Какие большие светлые комнаты. Чистые, теплые с красивыми вьющимися растениями в коричневых горшочках. Широкая железная кровать с серебряными набалдашниками. Три облачка подушек покрыты узорной накидкой. Старинная ваза с яркими разноцветными жар-птицами. Дородная Алевтина Васильевна в бархатном вишневом халате показывает мне семейный альбом. Пухлый мальчик в матросском костюмчике. Красивые статные женщины в песцовых горжетках. Усатые мужчины в военной форме с петлицами. С чего же начать этот трудный разговор? С чего? Что сказать? Что?

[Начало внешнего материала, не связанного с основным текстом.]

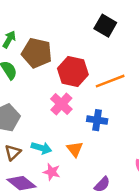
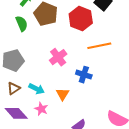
red hexagon: (73, 72) -> (81, 18), moved

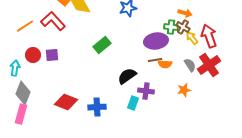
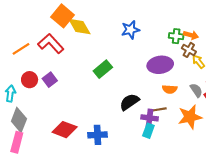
green cross: (171, 27) -> (176, 36), moved
purple square: (52, 55) -> (50, 80), turned -32
brown line: (155, 60) -> (159, 109), moved
orange star: (184, 90) -> (190, 117), size x1.6
cyan rectangle: (133, 103) -> (148, 131), moved

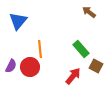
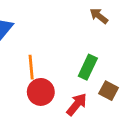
green rectangle: (81, 49) -> (88, 67), turned 66
red circle: (30, 67) -> (41, 92), moved

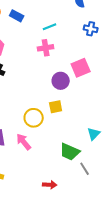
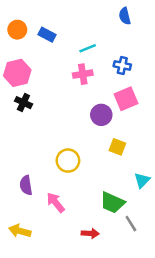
blue cross: (91, 29) -> (122, 65), moved
yellow square: (56, 107) -> (117, 147), moved, turned 32
pink arrow: (24, 142) -> (56, 203), moved
red arrow: (50, 185) -> (90, 233), moved

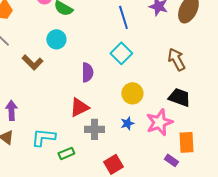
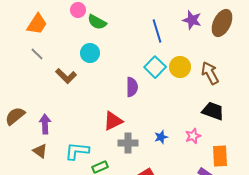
purple semicircle: (87, 72) -> (132, 87), moved
yellow circle: (132, 93) -> (180, 67), moved
pink star: (159, 122) -> (193, 136), size x0.6

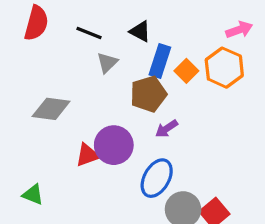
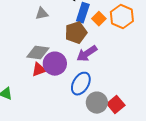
gray triangle: (107, 63) -> (42, 14), moved, turned 32
gray diamond: (51, 109) -> (38, 53), moved
purple arrow: (167, 129) -> (87, 54), size x1.5

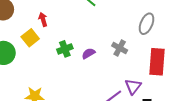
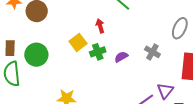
red arrow: (43, 19) -> (100, 26), moved
yellow square: (30, 38) -> (78, 42), moved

— Какая вы здесь красивая, Алевтина Васильевна, как киноактриса. Я, если бы не знала, что это вы, так бы и подумала.
— Это мы с мужем ездили на море отдыхать. В Сочи. Еще до войны.
— Надо же, вы почти не изменились. А это Максим?
— Да. Ему тогда было шесть лет.
— Как моему Зямочке сейчас.
— Он у вас такой умненький. Серьезный не по возрасту.
— Гриша много с ним занимается. Научил читать, писать. Он ведь болеет очень, дома сидит. Как вернулся в прошлом году, до сих пор не могу поднять на ноги. Туберкулез, язва желудка, нервное истощение. Врачи говорят, нужно питание полноценное и покой.
— Он у вас в каких войсках служил?
Он… Он не служил. Он на лесоповале был. Пять лет.
— За что?
— Как немецкий шпион.
Ужас какой! Так он что, немецкий шпион? Алевтина Васильевна удивленно всплескивает красивыми белыми руками. Ей очень идет этот вишневый бархатный халат…
Что вы? Какой шпион? Мы из Польши бежали от фашистов. Его на границе забрали и отправили в лагерь, мы с Зямочкой сами в Омск добирались.
— А почему в Омск?
Я рассказываю про Гришину шутку — про свидание каждую субботу на площади Ленина, как я пять лет ничего не знала о нем, а потом встретила после войны около памятника.
— Надо же, как в жизни бывает. Вы, наверное, очень любите его, Рахиля.
— Да. Мы с ним росли вместе в Пулавах. Маленький такой городок под Варшавой. Гриша закончил ешиву — еврейскую религиозную школу и три курса педагогического института в Вильнюсе. У него отец богатый был.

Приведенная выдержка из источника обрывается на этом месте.